Pour expliquer cet essor, Xerfi pointe « la multiplication des scandales alimentaires, la remise en cause des bienfaits supposés du lait et de la viande ou encore la sensibilité accrue au bien-être animal ». Lesquels facteurs ont, selon l’institut, « poussé les Français à se détourner des produits carnés au profit des protéines végétales ».

Un marché en devenir ?

Pour l’heure, les végétariens et les végans ne représentent que 2% de la population, souligne l’institut (1,3 million de personnes). En comparaison, les flexitariens (soit ceux qui ont choisi de consommer moins de viande et plus de produits végétaux) pèsent aujourd’hui pour près d’un tiers de la population française (23 millions de personnes).

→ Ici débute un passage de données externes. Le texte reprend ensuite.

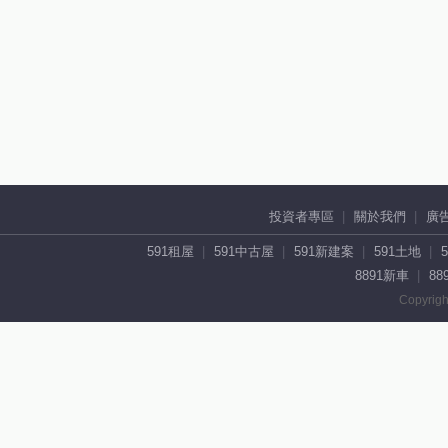
投資者專區
關於我們
廣
591租屋
591中古屋
591新建案
591土地
8891新車
88
Copyrigh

Pour autant, les analystes s’accordent sur le fait que le marché du véganisme n’en est qu’à ses balbutiements. Pour quelle raison ? Parce que la filière est portée par la volonté des consommateurs de bénéficier d’une « meilleure visibilité » concernant les produits qu’ils achètent. Pas étonnant, de ce fait, que des enseignes à l’instar de Naturalia (groupe Casino) poursuivent leur lancée en créant des concepts non plus 100% bio, mais désormais 100% végans.

Reste désormais à savoir si cette tendance vegan s’inscrira ou non dans la durée. A priori, Xerfi estime qu’il s’agit là d’une « tendance lourde ». Pour autant, les alternatives végétales à la viande et aux protéines de lait relèvent surtout de « l’effet de mode », pointe l’instance. D’où le fait qu'elle prévoit un essoufflement progressif du marché de l’alimentation végane à partir de 2021. A voir donc qui, dans les années à venir, gagnera la guerre qui oppose la barbaque au soja.